Validation of a bio-energetic model for juvenile salmonids using growth data from a production-scale feeding study

• Feeding study validated bioenergetic model for juvenile coho salmon.
• Four different rations were tested ranging from maintenance levels to excess.
• Fish energy density is a function of ration.
• Model apparent respiration rate is attenuated for low ration conditions.
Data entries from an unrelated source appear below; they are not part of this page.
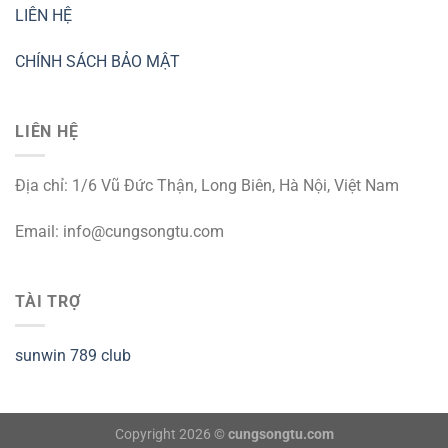
LIÊN HỆ
CHÍNH SÁCH BẢO MẬT
LIÊN HỆ
Địa chỉ: 1/6 Vũ Đức Thận, Long Biên, Hà Nội, Việt Nam
Email:
info@cungsongtu.com
TÀI TRỢ
sunwin
789 club
Copyright 2026 ©
cungsongtu.com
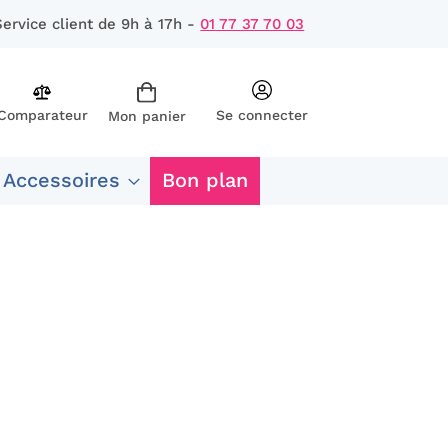
Service client de 9h à 17h -
01 77 37 70 03
Comparateur
Se connecter
Mon panier
rcher
 Accessoires
Bon plan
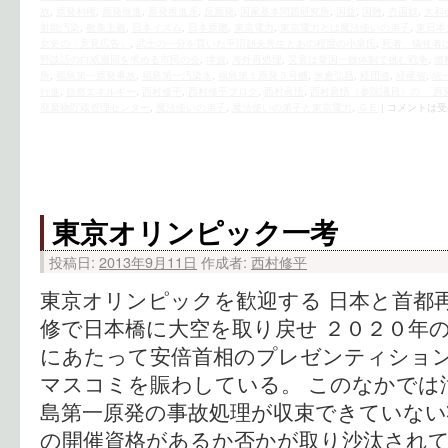
故
,
原発利権
,
原発推進
,
原発推進派
,
反原発
,
国家基本問題研究所
,
国益
,
国難
,
売国奴
,
大和
射能汚染
,
教条主義
,
日本イズム
,
日本原燃
,
東京電力
,
東京電力とは魔法使いの弟子
,
東日本
女史の「意見広告」
,
武士の一分を貫いた平沼赳夫先生とあの程度の小泉氏
,
死者、犠牲者
野談話の白紙撤回を求める市民の会
,
津波
,
海外再処理
,
災害は挙国一致体制で挑む戦争
,
燃
所
,
福島第一原発事故
,
福島第一汚染水
,
福島第１原発３号機
,
米倉弘昌
,
経団連
,
経産省
,
統
行進
,
自然エネルギー
,
西村修平
,
西村修平ブログ
,
西村眞悟
,
西村眞悟（参院議員）の 「原
廃棄物貯蔵管理センター
,
魔法使いの弟子
,
魔法使いの弟子と東京電力
,
ＧＥ
|
コメントは受
東京オリンピック一考
投稿日:
2013年9月11日
作成者:
西村修平
東京オリンピックを歓迎する 日本と首都
修で日本橋に大空を取り戻せ ２０２０年
にあたって安倍首相のプレゼンティショ
マスコミを賑わしている。 このなかでは
島第一原発の事故処理が収束できていな
の開催資格があるか否かが取り沙汰され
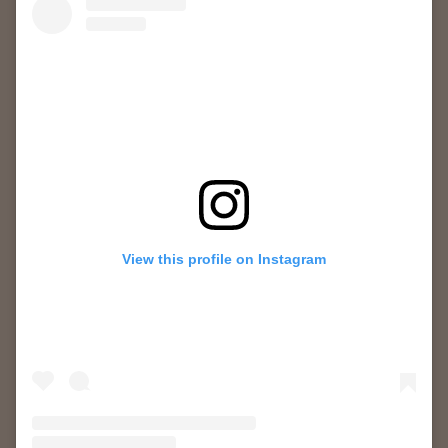
View this profile on Instagram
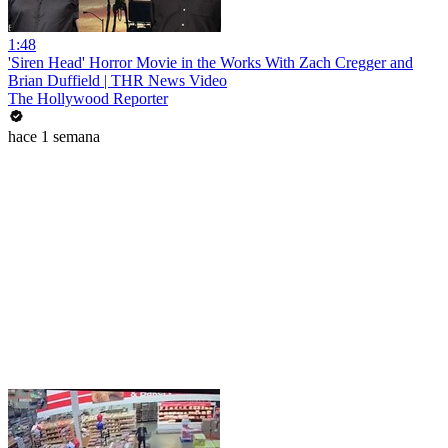
1:48
'Siren Head' Horror Movie in the Works With Zach Cregger and
Brian Duffield | THR News Video
The Hollywood Reporter
hace 1 semana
The long-term goal of this project has been to develop a reliable and practical model that can be used to predict food consumption, growth, and waste by-product generation associated with hatchery reared juvenile salmonids. This process began with the earlier development and validation of a bioenergetic model using growth data from two independent laboratory-scale feeding studies. The efficacy of this model is extended here using data from a production-scale growth and feeding study. During the first phase of the current study (135 days), commercial feed was provided to four separate groups of coho salmon (Oncorhynchus kisutch). One group received satiation rations, the next group was fed excess rations, another group was fed at about 75% satiation, and the final group was fed a maintenance ration of about 50% satiation. During the next phase of the study (116 days), the coho that were grown on the excess rations during the first phase were provided a maintenance ration, and the original maintenance ration coho were fed to apparent satiation. The growth and proximate composition of the coho were measured approximately every two weeks during the entire study. Bioenergetic model calculations closely matched the measured growth data during both phases of the study following calibration for the maximum consumption and apparent respiration rate coefficients. The model performed equally well when the coho energy density was expressed either as a direct function of time or approximated with correlations with coho body weight. The strong performance of the model was first apparent when compared with independent laboratory-scale data. The proficiency of the model is demonstrated again here using production-scale growth data. These results support the contention that the bioenergetic model can be reliably used as a hatchery management tool to determine appropriate feeding levels, predict the growth of juvenile salmonids, and ultimately quantify the rate of waste by-product generation.